There are 2 tricks to this recipe.  One is to add ¾ cup of warm water to the meatballs.  This keeps them very moist.  The other is NOT TO SQUEEZE THE MEATBALLS, but gently roll them into shape.

Meatballs:

  • 1 pound of breakfast sausage, like Jimmy Dean
  • 1 pound ground turkey
  • 4 slices of bread, rough chop (I’ve even used bagels (2) and the recipe works)
  • ¼  cup seasoned dry bread crumbs
  • ¾ cup of warm water
  • 2 tablespoons chopped parsley
  • 2 teaspoons salt (optional)
  • ½ teaspoon freshly ground black pepper
  • ¼  teaspoon ground nutmeg
  • 1 extra-large egg, beaten
  • Olive oil or vegetable
  • Herbs from the garden – basil, thyme, oregano

Sauce

  • 1 cup chopped yellow onion
  • 1 1/2 teaspoons minced  or pressed garlic
  • 1/2 cup of wine – I use good cheap wine – 2 Buck Chuck if you are lucky to have a Trader Joe’s near you.
  • 1 (28-ounce) can crushed tomatoes, plum tomatoes in puree, chopped or a good marina sauce.  If you have garden fresh tomatoes, that is even better, but they need their peels off (boil them for 1 minute and the skin comes off easily)
  • 1 – 3 tablespoon chopped herbs – parsley, basil, oregano, thyme
  • Several bay leaves
  • 1 1/2 teaspoons salt (optional)
  • 1/2 teaspoon freshly ground black pepper

meatball-platterDirections

In a food processor, place herbs, parsley and bread.  Pulse about 10 times until the ingredients are finely chopped.

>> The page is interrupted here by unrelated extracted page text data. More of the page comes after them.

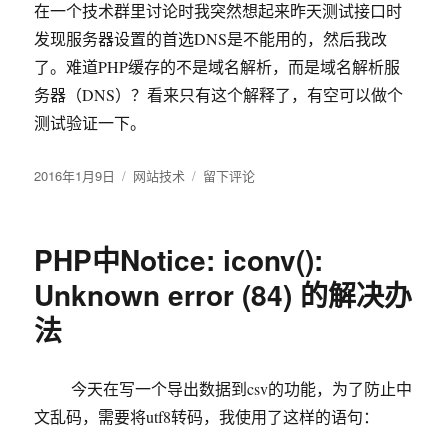
在一个技术群里讨论时我突然想起来昨天测试接口时
发现服务器设置的首选DNS是不能用的，然后我改
了。难道PHP缓存的不是域名解析，而是域名解析服
务器（DNS）？看来只有这个解释了，有空可以做个
测试验证一下。
发
2016年1月9日
分
网站技术
于
留下评论
布
类
curl
于
与
file_get_contents
PHP中Notice: iconv():
访
问
Unknown error (84) 的解决办
远
法
程
接
口
慢
今天在写一个导出数据到csv的功能，为了防止中
的
文乱码，需要将utf8转码，我使用了这样的语句：
解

Place the turkey and sausage, food processor ingredients, bread crumbs, parsley, Parmesan, salt, pepper, nutmeg, egg, and water in a bowl and combine, using your hands if you’re courageous. With your hands, lightly form the mixture into 2-inch meatballs. You will have 14 to 16 meatballs.

Pour oil into a large skillet covering well the bottom. Heat the oil, placing the meatballs in the oil and browning them well on all sides over medium heat, turning carefully with a spatula or a fork. This should take about 10 minutes per batch (I usually have 2 batches-it’s a big pan). Don’t crowd the meatballs so that they can cook easily. Remove the meatballs to a plate covered with paper towels.

saute-onions2In the same pan, add onion and saute over medium heat until translucent, 5 to 10 minutes. Add the garlic and saute for 1 more minute. Add the wine and cook on high heat, scraping up all the brown bits in the pan, until almost all the liquid evaporates, about 3 minutes. Stir in the tomatoes, herbs, bay leaves, salt, and pepper.

Return the meatballs to the sauce, cover, and simmer on the lowest heat for 25 to 30 minutes, until the meatballs are cooked through. Serve on a bed of good spaghetti – I like Barilla or Trader Joe – and have some freshly grated parmesan cheese available.  Right now Reggiano is too pricy for our budget, but there are other similar hard cheeses available. Costco sells an excellent parmesan cheese that is half the cost of their Reggiano.  And don’t forget a lovely wine at the table (you can afford it, you saved bucks making this meal) and a fresh garden salad with a dressing from SaladSuccess.